Dataset entries:

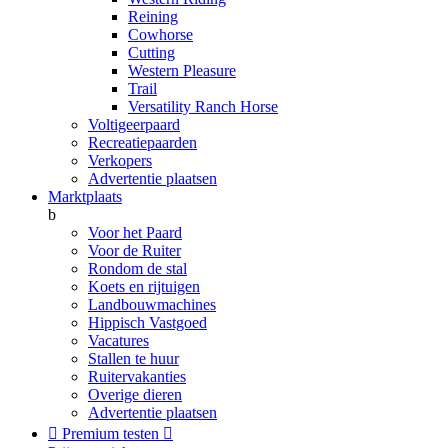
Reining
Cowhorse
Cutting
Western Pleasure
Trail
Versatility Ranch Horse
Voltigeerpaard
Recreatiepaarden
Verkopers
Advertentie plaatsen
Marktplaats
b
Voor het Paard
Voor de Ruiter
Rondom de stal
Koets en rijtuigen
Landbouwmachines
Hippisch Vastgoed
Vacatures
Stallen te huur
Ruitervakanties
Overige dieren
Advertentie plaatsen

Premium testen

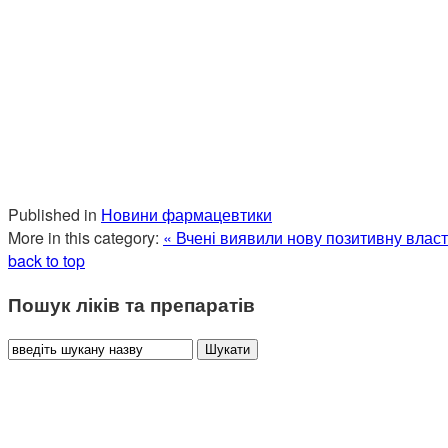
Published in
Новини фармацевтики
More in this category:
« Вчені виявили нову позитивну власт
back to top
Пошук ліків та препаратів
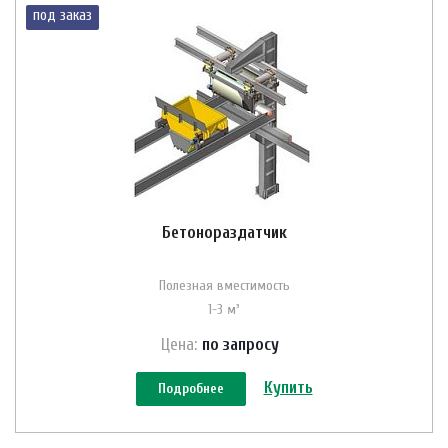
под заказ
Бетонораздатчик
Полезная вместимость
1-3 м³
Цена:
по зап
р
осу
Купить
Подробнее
--
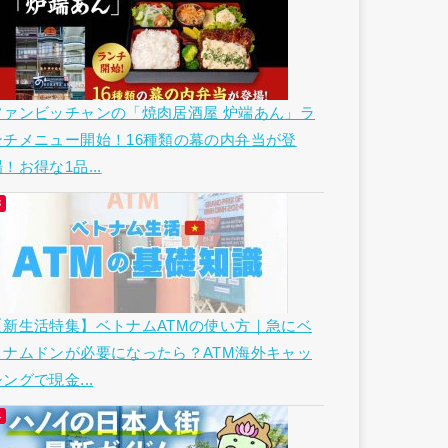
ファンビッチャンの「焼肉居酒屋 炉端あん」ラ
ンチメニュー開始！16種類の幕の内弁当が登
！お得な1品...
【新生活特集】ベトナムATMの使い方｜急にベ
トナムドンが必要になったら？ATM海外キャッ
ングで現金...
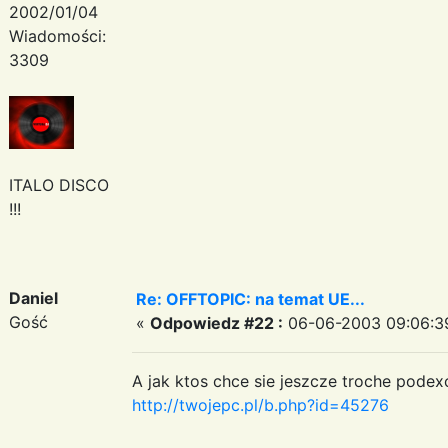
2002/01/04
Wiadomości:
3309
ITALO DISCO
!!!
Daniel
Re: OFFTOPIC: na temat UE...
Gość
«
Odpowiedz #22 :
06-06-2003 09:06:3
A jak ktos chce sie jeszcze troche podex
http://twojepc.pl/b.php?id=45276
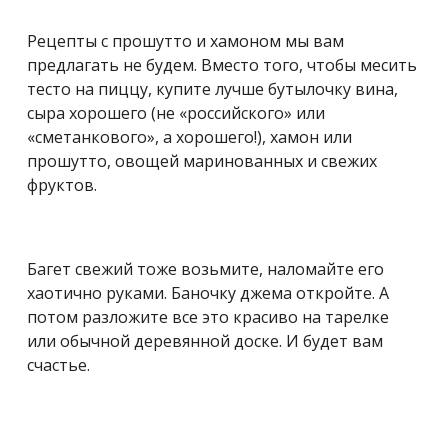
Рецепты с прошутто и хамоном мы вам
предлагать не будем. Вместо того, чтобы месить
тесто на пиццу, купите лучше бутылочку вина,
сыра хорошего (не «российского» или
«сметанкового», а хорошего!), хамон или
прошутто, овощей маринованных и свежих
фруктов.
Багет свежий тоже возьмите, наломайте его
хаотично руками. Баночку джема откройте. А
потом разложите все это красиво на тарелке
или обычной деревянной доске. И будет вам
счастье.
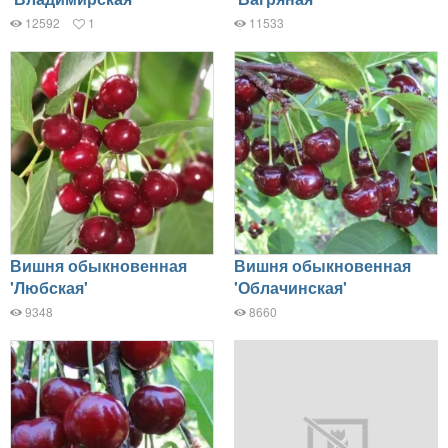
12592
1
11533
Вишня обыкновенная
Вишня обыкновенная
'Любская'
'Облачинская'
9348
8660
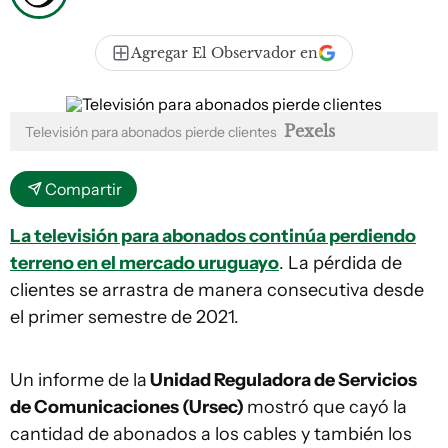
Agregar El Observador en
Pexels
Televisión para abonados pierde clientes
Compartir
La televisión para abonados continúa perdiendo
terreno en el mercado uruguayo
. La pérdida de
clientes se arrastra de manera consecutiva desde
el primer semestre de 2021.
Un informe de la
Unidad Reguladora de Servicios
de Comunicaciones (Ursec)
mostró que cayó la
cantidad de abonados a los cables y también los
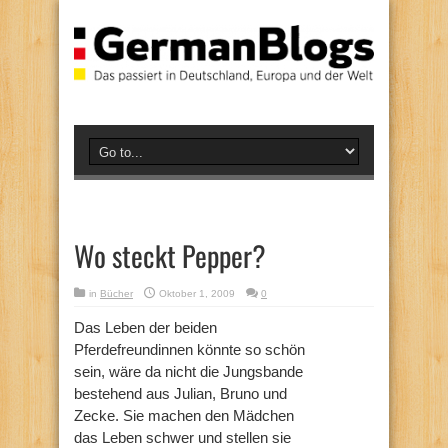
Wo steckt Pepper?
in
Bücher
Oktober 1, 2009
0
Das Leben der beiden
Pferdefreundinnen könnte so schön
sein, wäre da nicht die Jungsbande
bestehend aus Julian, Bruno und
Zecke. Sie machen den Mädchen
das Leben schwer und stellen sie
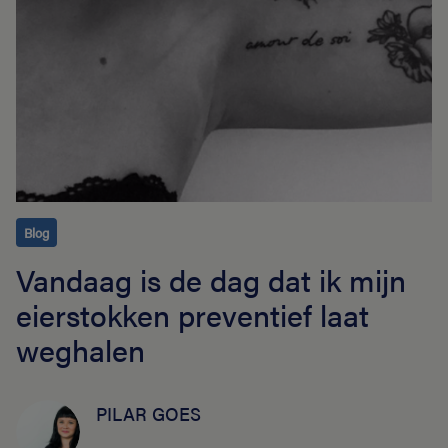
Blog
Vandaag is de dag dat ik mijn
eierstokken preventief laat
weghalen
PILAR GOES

Task prompt
Among the lines above, the one with "clientes se arrastra" opens the part to repeat and the one with "bestehend aus Julian, Bruno und" closes it; repeat only that part exactly, with no pictures.

Answer to the exercise
clientes se arrastra de manera consecutiva desde
el primer semestre de 2021.
Un informe de la
Unidad Reguladora de Servicios
de Comunicaciones (Ursec)
mostró que cayó la
cantidad de abonados a los cables y también los
Wo steckt Pepper?
in
Bücher
Oktober 1, 2009
0
Das Leben der beiden
Pferdefreundinnen könnte so schön
sein, wäre da nicht die Jungsbande
bestehend aus Julian, Bruno und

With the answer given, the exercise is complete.